Timperlake is a member of the Blue Team, a loosely organized group of conservative congressional aides, experts and political operatives who reject not only the Clinton concept of a "strategic partnership" with China but also the mainstream Republican policy of trade-based engagement to encourage reforms. They think the communist regime should be contained and confronted, much as the Soviet Union was treated, and that Taiwan's democracy should receive robust military support.
Blue Team members, numbering perhaps 40, keep in touch via e-mail and sometimes gather for drinks at the American Tavern on F Street in Washington. Many prefer to operate behind the scenes, relishing their role as insurgents. "It isn't politically correct to be with us," says William Triplett, a congressional staff member who coined the term Blue Team, after the code name that China gives its enemy in war games, and who wrote with Timperlake a book on China's military, Red Dragon Rising. Blue Teamers helped write and promote the Taiwan Security Enhancement Act, a controversial bill that passed the House last year, and have succeeded in attaching riders to legislation that force the Pentagon to provide regular updates on China's military strength. Their handiwork was evident last week in a letter signed by 82 House members urging President Bush to sell advanced destroyers to Taiwan. Says Ronald Montaperto, a former Pentagon expert on Chinese military affairs who has crossed swords with the Blues: "They're very passionate. Unlike them, many of us believe you can be suspicious of China but understand that it's necessary to get along."

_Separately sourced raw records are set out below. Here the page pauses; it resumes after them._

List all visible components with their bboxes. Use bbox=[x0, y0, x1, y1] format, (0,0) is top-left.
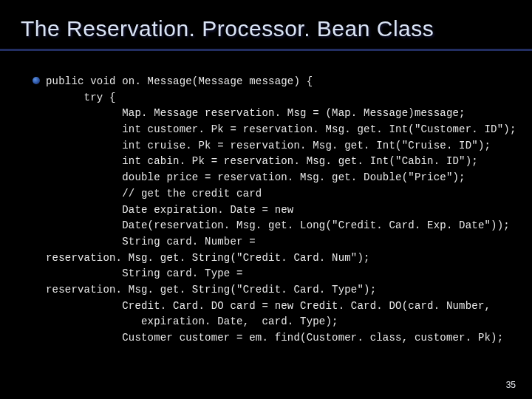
bullet-icon bbox=[33, 77, 40, 84]
slide: The Reservation. Processor. Bean Class p… bbox=[0, 0, 532, 399]
code-block: public void on. Message(Message message)… bbox=[46, 74, 510, 347]
page-number: 35 bbox=[506, 380, 516, 390]
page-title: The Reservation. Processor. Bean Class bbox=[0, 0, 532, 41]
divider bbox=[0, 49, 532, 51]
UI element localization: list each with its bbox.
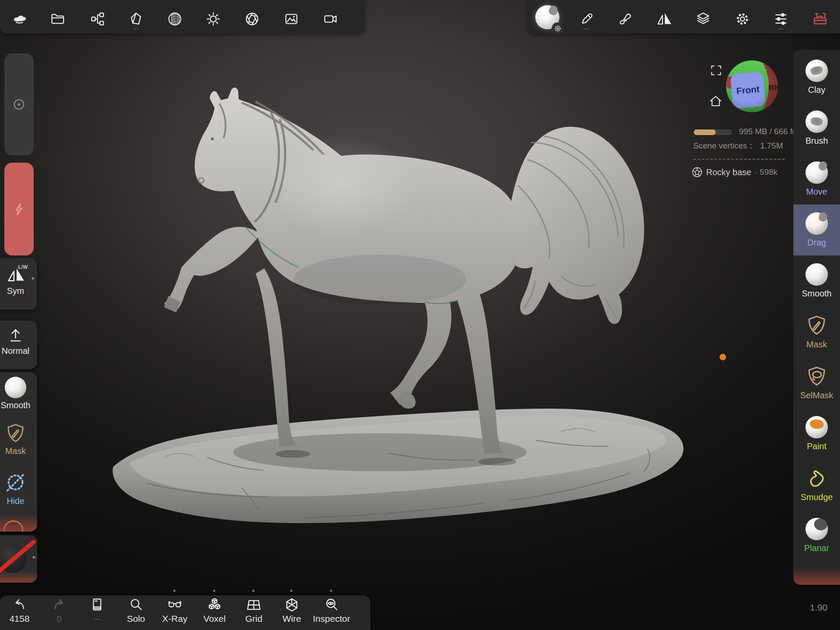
history-more-indicator: …: [94, 614, 101, 621]
history-notebook-button[interactable]: …: [79, 597, 115, 628]
scene-vertices-stat: Scene vertices： 1.75M: [693, 140, 783, 151]
paint-sphere-icon: [805, 416, 828, 438]
nomad-logo-icon[interactable]: [10, 9, 29, 28]
symmetry-panel[interactable]: L/W ▸ Sym: [0, 258, 37, 310]
tool-move[interactable]: Move: [793, 154, 840, 205]
tool-smudge[interactable]: Smudge: [793, 459, 840, 510]
layers-icon[interactable]: [694, 9, 713, 28]
wire-sphere-icon: [284, 597, 300, 613]
scene-object-count: · 598k: [755, 167, 778, 177]
undo-button[interactable]: 4158: [1, 597, 38, 628]
smooth-sphere-icon: [805, 263, 828, 286]
lighting-icon[interactable]: [204, 9, 223, 28]
tool-smooth[interactable]: Smooth: [793, 255, 840, 306]
mirror-icon[interactable]: [654, 9, 673, 28]
tool-brush[interactable]: Brush: [793, 103, 840, 154]
smooth-sphere-icon: [5, 377, 26, 398]
redo-count: 0: [57, 614, 62, 624]
primitives-more-indicator: …: [126, 24, 145, 30]
undo-icon: [12, 597, 27, 613]
material-gear-badge-icon[interactable]: [552, 22, 563, 34]
top-left-toolbar: …: [0, 0, 365, 34]
mask-shield-icon: [805, 314, 828, 337]
mesh-sphere-icon: [692, 167, 703, 178]
tool-selmask[interactable]: SelMask: [793, 357, 840, 408]
inspector-eye-icon: [324, 597, 339, 613]
wire-button[interactable]: Wire: [274, 597, 310, 628]
memory-usage-text: 995 MB / 666 M: [739, 127, 794, 136]
symmetry-toggle[interactable]: Sym: [0, 266, 31, 296]
tool-paint[interactable]: Paint: [793, 408, 840, 459]
home-view-icon[interactable]: [708, 94, 723, 109]
voxel-button[interactable]: Voxel: [196, 597, 233, 628]
scene-object-name: Rocky base: [706, 167, 752, 177]
arrow-up-icon: [7, 327, 24, 344]
falloff-panel[interactable]: ▸: [0, 535, 37, 583]
xray-glasses-icon: [167, 597, 183, 613]
horse-model[interactable]: [164, 88, 644, 466]
partial-orange-ring-icon: [3, 520, 23, 532]
redo-icon: [51, 597, 67, 613]
radius-dot-icon: [12, 97, 26, 112]
panel-expand-chevron[interactable]: ▸: [32, 274, 35, 281]
bottom-toolbar: 4158 0 … Solo X-Ray Voxel Grid Wire: [0, 595, 370, 630]
scene-graph-icon[interactable]: [88, 9, 107, 28]
stroke-more-indicator: …: [577, 24, 596, 30]
lightning-icon: [12, 202, 26, 217]
selmask-shield-icon: [805, 365, 828, 387]
stats-divider: [693, 159, 785, 160]
sliders-more-indicator: …: [771, 24, 790, 30]
rocky-base-model[interactable]: [113, 409, 683, 523]
settings-gear-icon[interactable]: [733, 9, 752, 28]
popup-caret: ▲: [329, 588, 333, 592]
tool-drag-selected[interactable]: Drag: [793, 205, 840, 255]
tool-hide-left[interactable]: Hide: [0, 471, 31, 506]
falloff-scroll-fade: [0, 571, 37, 583]
grid-button[interactable]: Grid: [236, 597, 272, 628]
tool-mask[interactable]: Mask: [793, 306, 840, 357]
app-version: 1.90: [810, 602, 827, 613]
solo-button[interactable]: Solo: [118, 597, 154, 628]
scene-vertices-value: 1.75M: [760, 141, 783, 150]
grid-icon: [246, 597, 262, 613]
tool-mask-left[interactable]: Mask: [0, 422, 31, 456]
popup-caret: ▲: [172, 588, 177, 592]
postprocess-icon[interactable]: [243, 9, 262, 28]
undo-count: 4158: [9, 614, 30, 624]
brush-sphere-icon: [805, 110, 828, 133]
move-sphere-icon: [805, 161, 828, 184]
inspector-button[interactable]: Inspector: [313, 597, 350, 628]
normal-mode-button[interactable]: Normal: [0, 327, 31, 356]
normal-mode-panel[interactable]: Normal: [0, 321, 37, 369]
drag-sphere-icon: [805, 212, 828, 235]
orientation-nav-sphere[interactable]: Front Right: [724, 59, 780, 114]
toolbox-icon[interactable]: [811, 9, 830, 28]
tool-smooth-left[interactable]: Smooth: [0, 377, 31, 410]
stroke-marker-dot: [720, 354, 726, 360]
material-blob: [548, 4, 559, 16]
tool-partial-next[interactable]: [793, 561, 840, 585]
tool-planar[interactable]: Planar: [793, 510, 840, 561]
radius-slider[interactable]: [4, 54, 34, 155]
voxel-cubes-icon: [207, 597, 222, 613]
falloff-sphere-icon: [0, 545, 27, 573]
redo-button[interactable]: 0: [41, 597, 77, 628]
xray-button[interactable]: X-Ray: [157, 597, 193, 628]
scene-vertices-label: Scene vertices：: [693, 141, 755, 150]
top-right-toolbar: … …: [527, 0, 840, 34]
planar-sphere-icon: [805, 518, 828, 540]
paintbrush-icon[interactable]: [616, 9, 635, 28]
popup-caret: ▲: [251, 588, 256, 592]
files-icon[interactable]: [48, 9, 67, 28]
clay-sphere-icon: [805, 60, 828, 82]
fullscreen-icon[interactable]: [710, 64, 723, 77]
scene-object-row[interactable]: Rocky base · 598k: [692, 167, 777, 178]
intensity-slider[interactable]: [4, 163, 34, 255]
popup-caret: ▲: [289, 588, 294, 592]
panel-expand-chevron[interactable]: ▸: [33, 553, 36, 560]
mirror-icon: [6, 266, 25, 284]
tool-clay[interactable]: Clay: [793, 52, 840, 103]
background-image-icon[interactable]: [282, 9, 301, 28]
camera-icon[interactable]: [321, 9, 340, 28]
topology-icon[interactable]: [165, 9, 184, 28]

Bush's handling of the spy-plane incident gets a grudging pass from most Blues, who would prefer more assertive actions but applaud the contrast to the previous Administration. "By this point Bill Clinton would have apologized three times to the world," says the Blue Team's Richard Fisher, a China expert at the Jamestown Foundation. While the Blues are encouraged by the new rightward tilt in Washington, they know the pro-engagement policymakers still hold sway. Timperlake vows that "history will put us in the mainstream." China makes the same prediction.